The House and Senate spent hundreds of hours reconciling the vastly different bills each chamber passed in early October. The contours of the debate differed from the sharply partisan divisions that have become routine on important pieces of legislation in recent ears.
This time, instead of dividing along party lines, proponents and opponents of the bill divided along committee lines. The intelligence committees of each chamber pushed for more sweeping reforms to fix the flaws they said were exposed by the Sept. 11 attacks and later, by the intelligence community’s inability to accurately assess Iraq’s weapons capabilities. The armed services committees of both chambers were more wary of changes, and fought to preserve the Pentagon’s turf and budget authority.
“I still believe that some of the sections of the bill grant such authorities to the director of national intelligence which places him or her above those of the president’s Cabinet,’’ said Sen. Ted Stevens (R-Alaska), a member of the Armed Services Committee, in his floor speech today. Stevens voted for the legislation, but said he did so with reservations.
“I believe we have created an intelligence czar whose authorities will far exceed any other governmental official, other than the president,” he said. “This should be of concern to everyone, because the director of national intelligence is not an elected official, and is not directly accountable to the American people.’’
But the provisions of the bill are open enough to interpretation that lawmakers and outside experts said it was unclear exactly how much authority a new director will have.
Some civil libertarians feared the sharing of information by federal agencies may threaten civil liberties.
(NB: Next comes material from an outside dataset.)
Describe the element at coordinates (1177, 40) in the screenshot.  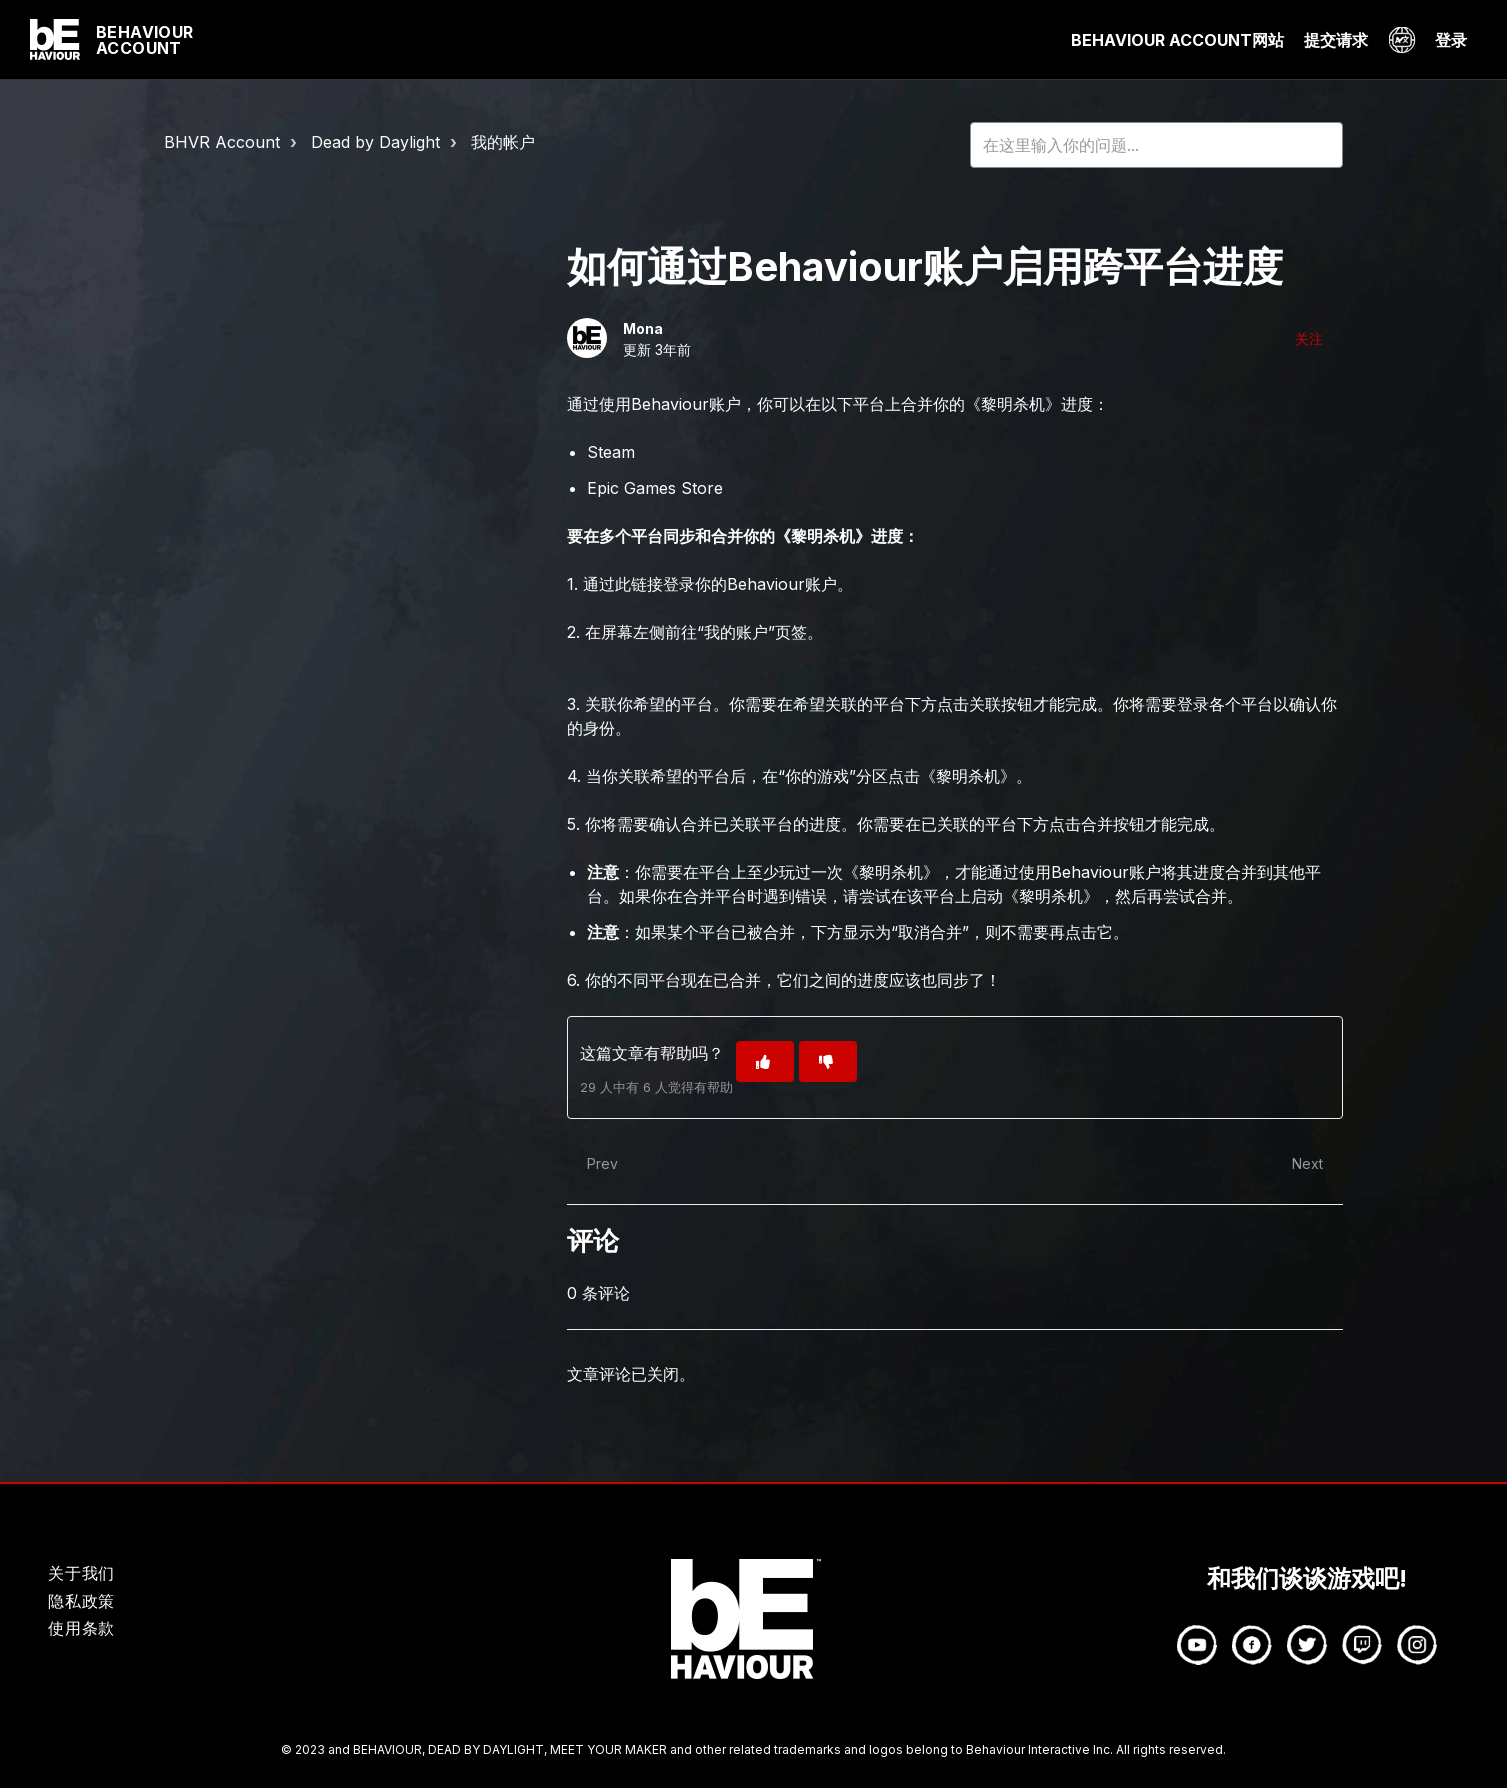
I see `BEHAVIOUR ACCOUNT网站` at that location.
Others critics feared that Congress had only succeeded in creating another layer of government bureaucracy.
Several senators pointed out that the bill fails to address the Sept. 11 commission’s recommendations calling for Congress to reorganize itself to better oversee the intelligence community. The commission had urged that the creation of a national intelligence director be accompanied by an overhaul of oversight that now divides responsibilities among dozens of committees.
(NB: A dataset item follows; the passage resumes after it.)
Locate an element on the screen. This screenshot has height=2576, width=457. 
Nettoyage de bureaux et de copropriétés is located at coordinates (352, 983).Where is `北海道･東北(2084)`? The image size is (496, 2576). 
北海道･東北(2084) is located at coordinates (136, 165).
But congressional leaders have said the battles over the powers of the national director of intelligence will pale in comparison to the struggle that lies ahead when they tackle the task of shifting oversight responsibilities between some of the most powerful and turf-conscious committees on Capitol Hill.
Family members of Sept. 11 victims who have stalked members of Congress across the marble floors of the Capitol for months, pleading with them to pass the intelligence reform bill, promised they would be back to push for oversight reorganization when the new Congress starts in January.
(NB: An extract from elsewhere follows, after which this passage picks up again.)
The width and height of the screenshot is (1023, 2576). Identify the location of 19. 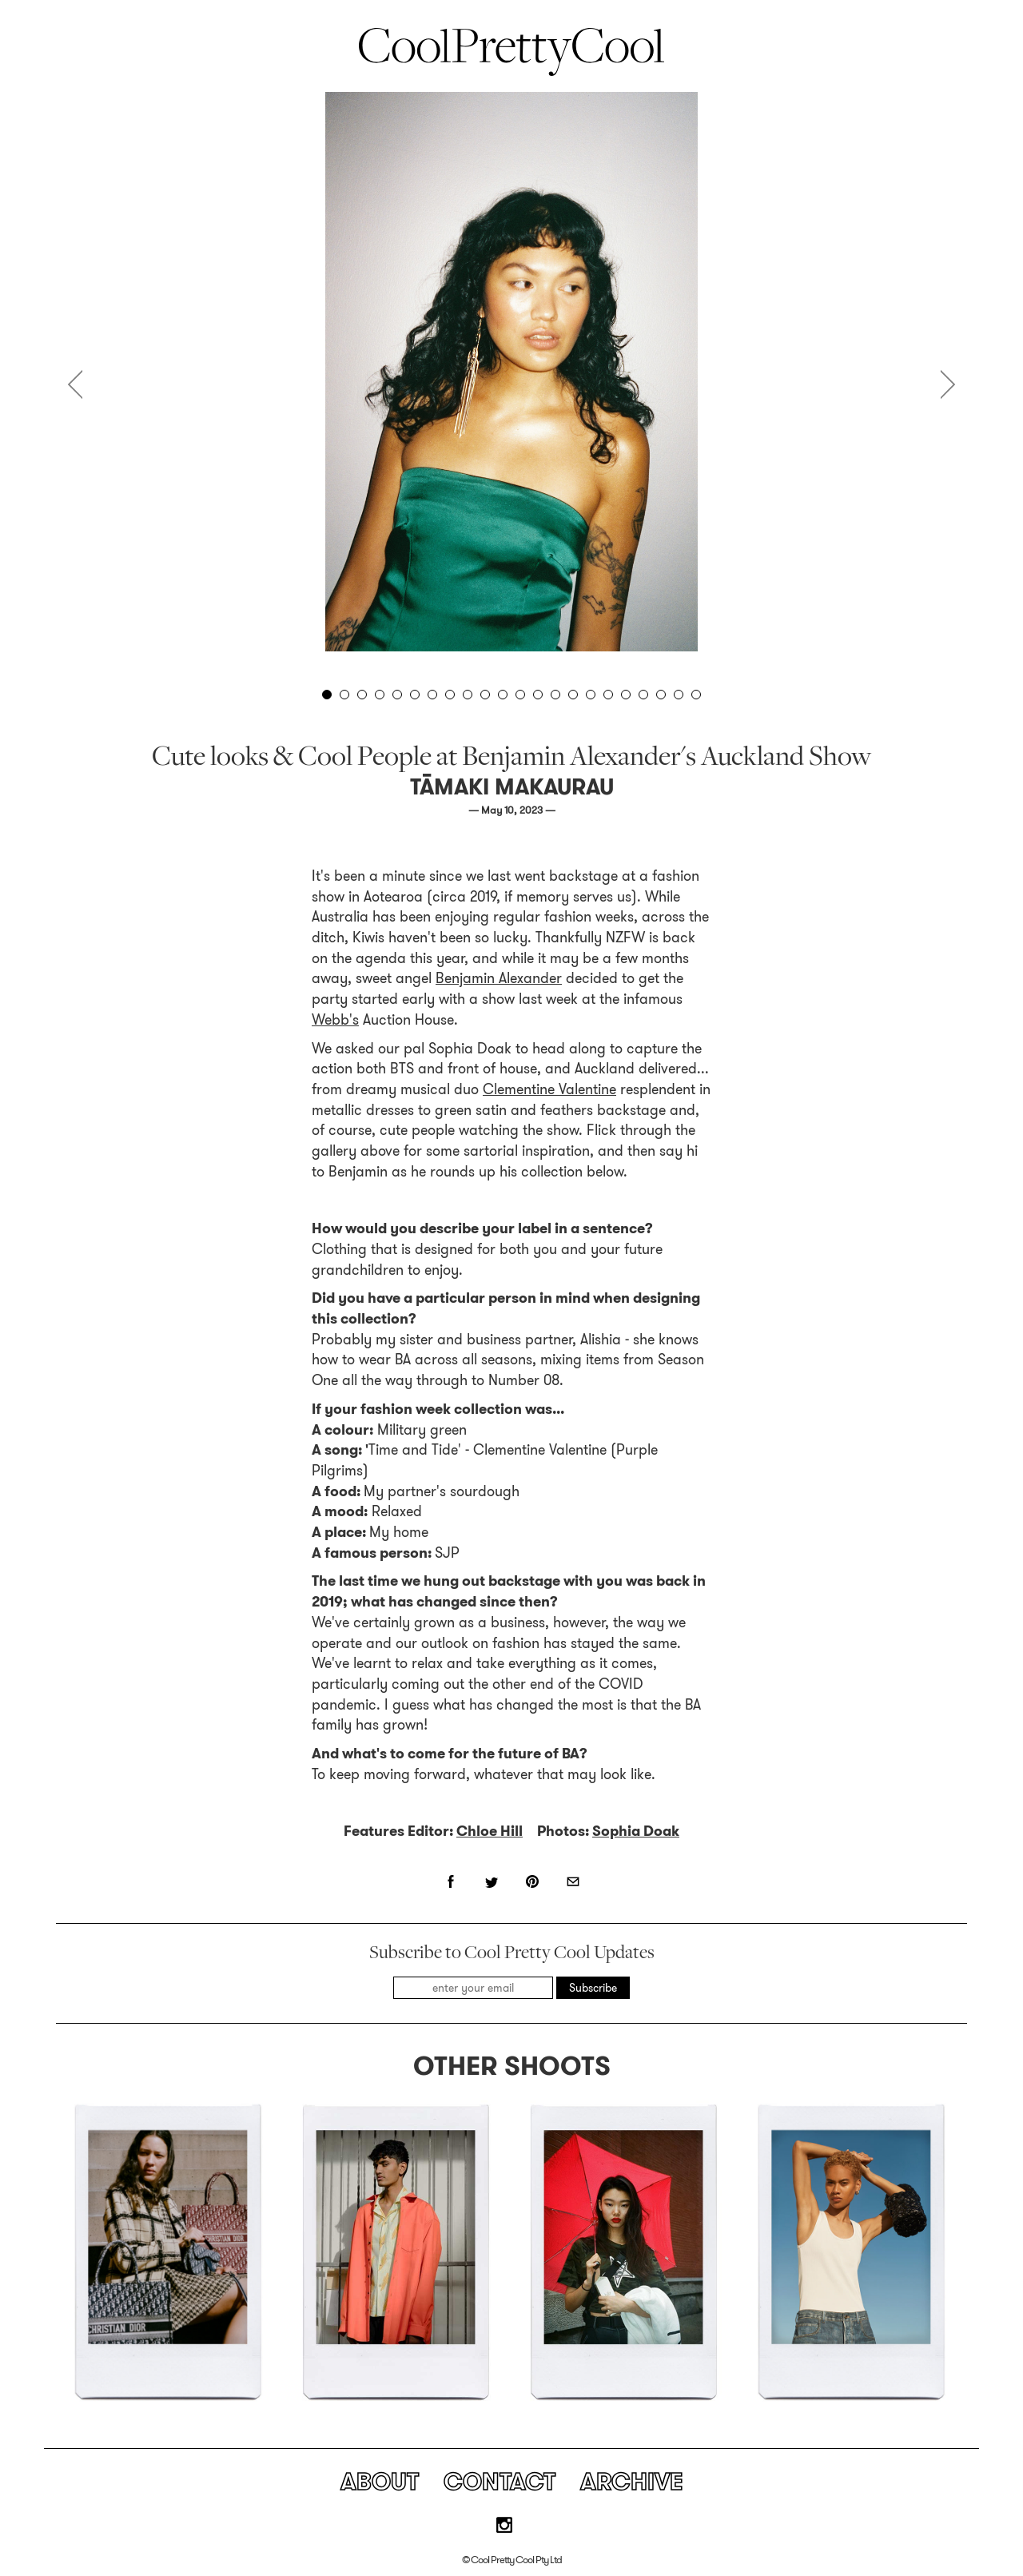
(643, 694).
In an open letter to Congress, the dozen members of the Sept. 11 Families Steering Committee, who lobbied for the creation of the Sept. 11 commission and have lobbied relentlessly for intelligence reform, offered both praise and prodding to lawmakers. The bill, the group said, “accomplishes our main goal, which was to fix our nation’s broken intelligence system.’’
But the group said that “more work needs to be done. One critical issue is reorganizing Congress so our intelligence agencies will have the oversight required to ensure it is doing its job.’’
Rep. Jane Harman (D-Venice), one of two lead House negotiators on the bill, said she was “jubilant’’ that the legislation was completed.
“It has been rare, certainly since my own election to Congress in 1992, to have huge bipartisan victories for good policy,’’ Harman said. “We arrived at a carefully constructed compromise which didn’t make anyone totally happy, but did garner an overwhelming majority’’ in both chambers.